Whatever be the reason for which a brain in love bends its love companion with a larger power of influence, the tyrant, too, undergoes the influence of the victim. Two thoughts cannot impunely be enclosed in the same atmosphere, they cannot follow the orbit of the same planetary system. The one gives much, and the other gives little; the one receives more than it gives, the other gives more than it receives; but they both alter and exchange influences and energies. This is a consequence of the most elementary laws of physics: two loves and two brains are two systems of forces; and, however powerful one may be in comparison with the other, they both must undergo, in their contacts, a molecular modification of their movements. To the direct influence of love add the automatic power of imitation, the tyranny of habit, the epicurism of the compromise of ideas and of conscience, and many other minor causes, and you will see how inexorably thought must change when we think in two.

Not all intellectual phenomena undergo the influence of love in equal measure, but those feel it most who by contacts and origins are nearer to the energies of sentiment or are interwoven with them, constituting binary bodies, composed of affection and thought.
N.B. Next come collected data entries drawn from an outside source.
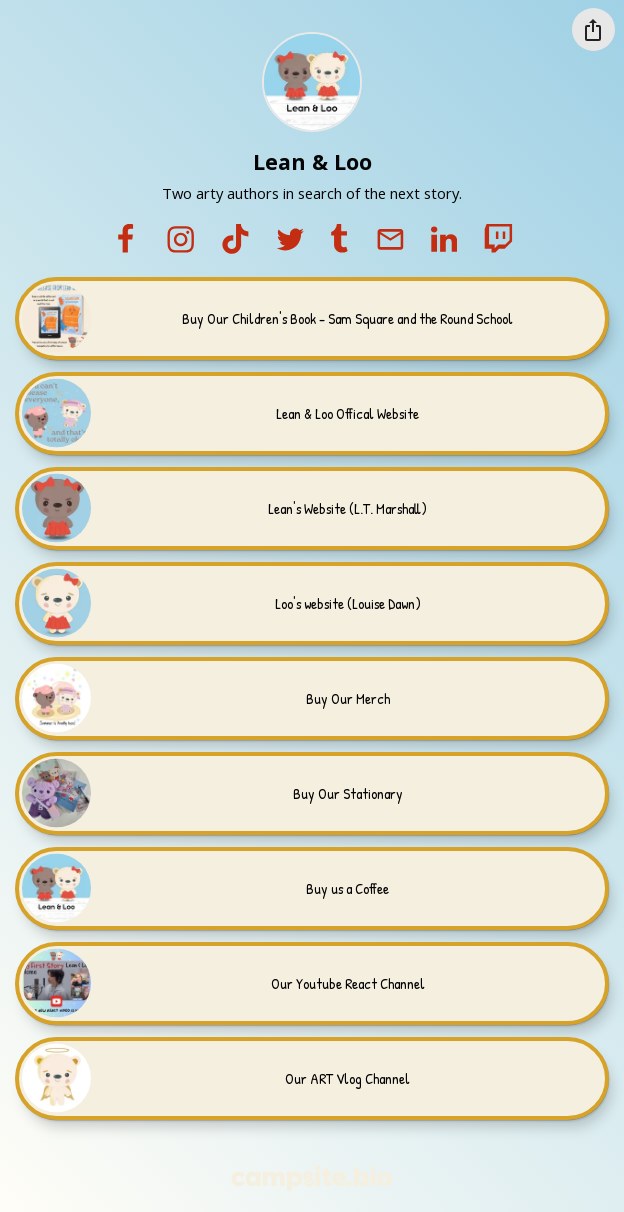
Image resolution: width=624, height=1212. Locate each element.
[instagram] (180, 240)
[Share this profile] (593, 29)
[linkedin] (444, 240)
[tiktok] (235, 240)
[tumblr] (339, 240)
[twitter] (290, 240)
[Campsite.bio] (311, 1178)
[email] (390, 240)
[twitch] (498, 240)
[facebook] (125, 240)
Religion and morality are more easily modified than esthetic tastes, and these change more frequently than philosophical theories or the method of study. There is a certain architecture in our brains that constitutes their framework and can be destroyed only by death or insanity. Against it love is powerless; furthermore, certain intellectual antitheses between a man and a woman are enough to render love impossible, even when the sympathy of forms and a certain community of affections violently rouse the sovereign of sentiments.
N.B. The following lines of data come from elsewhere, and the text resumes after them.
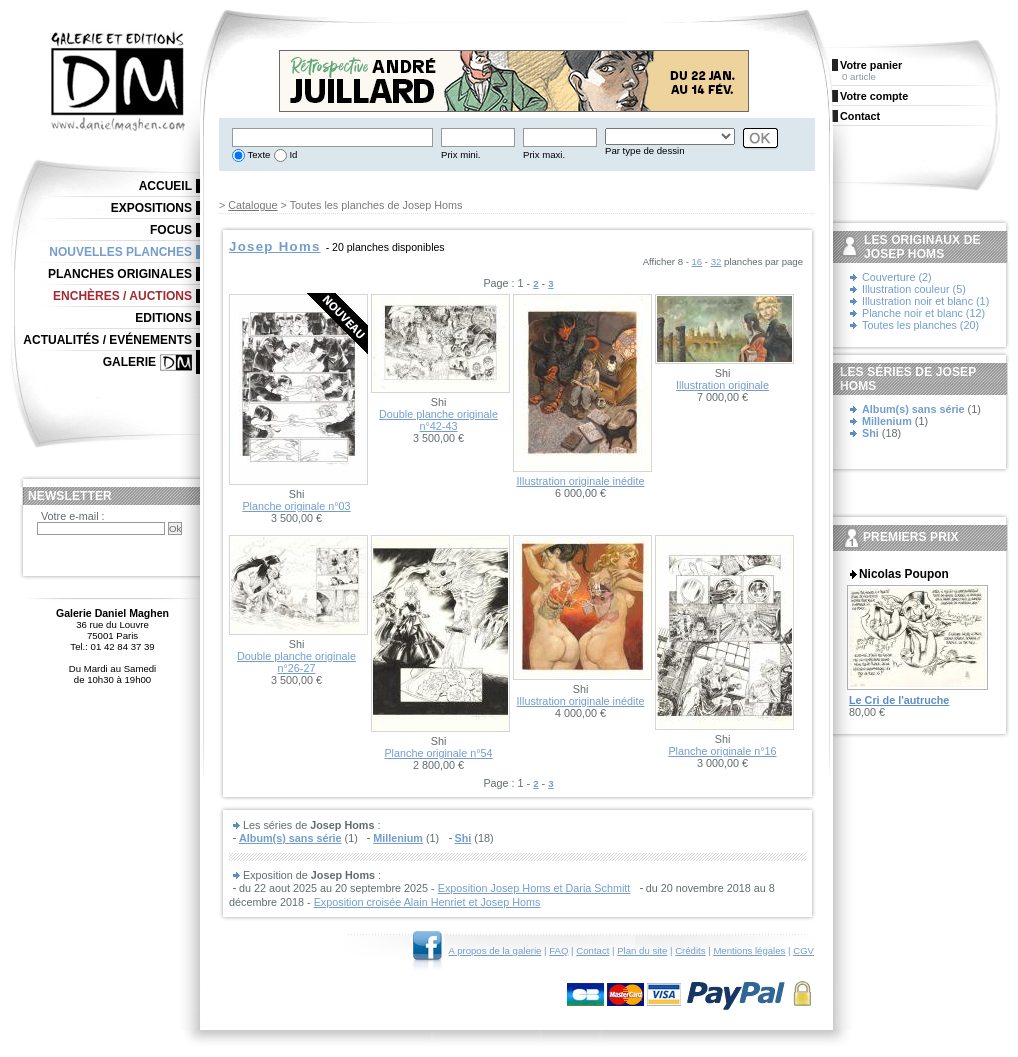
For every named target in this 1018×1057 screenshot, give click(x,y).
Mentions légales (749, 950)
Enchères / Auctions (122, 296)
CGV (803, 950)
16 (697, 261)
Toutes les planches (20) (920, 325)
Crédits (690, 950)
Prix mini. (460, 154)
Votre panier (871, 65)
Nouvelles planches (120, 252)
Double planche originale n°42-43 (438, 420)
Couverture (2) (897, 277)
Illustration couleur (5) (914, 289)
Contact (592, 950)
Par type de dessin (644, 150)
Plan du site (642, 950)
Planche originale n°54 (438, 753)
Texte (257, 154)
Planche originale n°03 (296, 506)
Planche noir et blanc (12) (923, 313)
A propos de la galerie (495, 950)
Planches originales (120, 274)
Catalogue (252, 205)
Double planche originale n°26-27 (296, 662)
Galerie (129, 362)
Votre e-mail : (73, 516)
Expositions (151, 208)
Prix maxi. (544, 154)
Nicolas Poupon (904, 574)
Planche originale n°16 (722, 751)
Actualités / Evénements (107, 340)
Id (292, 154)
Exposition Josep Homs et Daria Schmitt (534, 888)
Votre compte (874, 96)
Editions (163, 318)
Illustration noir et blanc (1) (925, 301)
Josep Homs (275, 246)
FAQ (558, 950)
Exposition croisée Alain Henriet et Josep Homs (427, 902)
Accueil (165, 186)
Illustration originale (722, 385)
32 (716, 261)
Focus (171, 230)
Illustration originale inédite (581, 481)
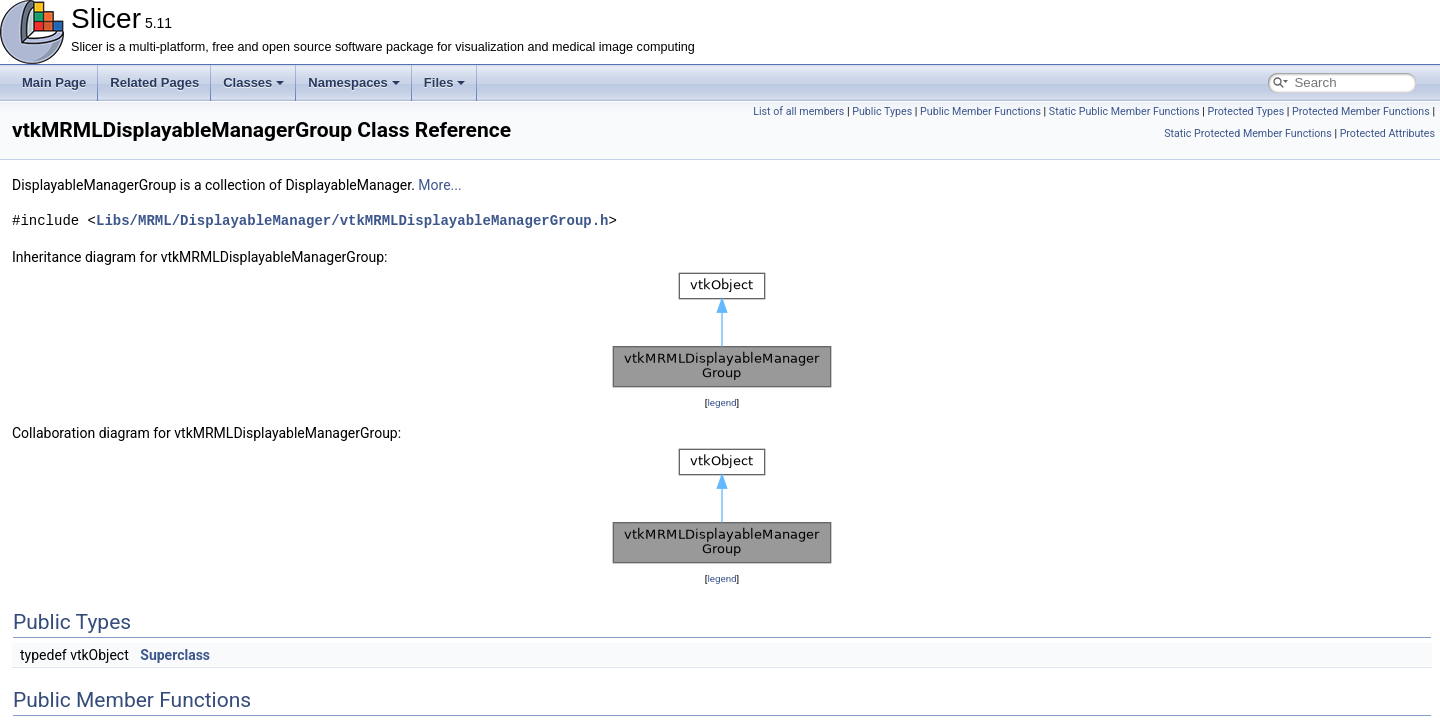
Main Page (54, 82)
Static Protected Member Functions (1248, 133)
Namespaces (354, 82)
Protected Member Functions (1361, 111)
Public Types (882, 111)
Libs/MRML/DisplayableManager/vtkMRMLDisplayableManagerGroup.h (352, 220)
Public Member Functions (980, 111)
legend (721, 402)
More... (439, 185)
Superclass (175, 655)
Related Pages (154, 82)
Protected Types (1245, 111)
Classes (253, 82)
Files (445, 82)
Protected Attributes (1387, 133)
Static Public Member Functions (1124, 111)
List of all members (798, 111)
To scorn influences of love over thought may be the fruit of pride, but it is also, more frequently, an incontrovertible proof of crass ignorance,—pride and ignorance which we shall bitterly expiate, because, if we today may be contented with the beauty of form, and if robust youth, comforted later by coquetry, may prolong the life of love founded on voluptuousness only, the day will come, sooner or later, in which, when the great disparity of brains shall destroy every hope of common intelligence, we shall find ourselves in the presence of this horned dilemma: either to renounce dual thought—horrible amputation of intellectual life—or lower ourselves more every day in order that the voice of a person who speaks in a subdued tone may reach our ear. Hence a continual toil, a weary and sad exertion, the impairment of lofty intellects and the disorders of weak brains; hence the inevitable death of a love which should have submerged only with the last plank of shipwrecked beauty; hence the veiled polygamy of our modern society, profoundly hypocritical, because it is so impatient that it wants to run, when it has only the strength to walk slowly; because it is so petulant that it wants to jump while its legs are still tied by the sacred straps of the middle ages.

We must all inexorably yield to the influence of thought in love. If our robust brain can elevate in some little measure the smaller one of the person we love, we must always descend from our lofty plane, lowering the level of our thought and wasting many of the nobler forces of human progress. A certain disparity of levels is inevitable, but it should never be excessive, because, in the continual efforts to equalize them, in the sorrowful struggles to reach them, a great part of love may be wretchedly dissolved.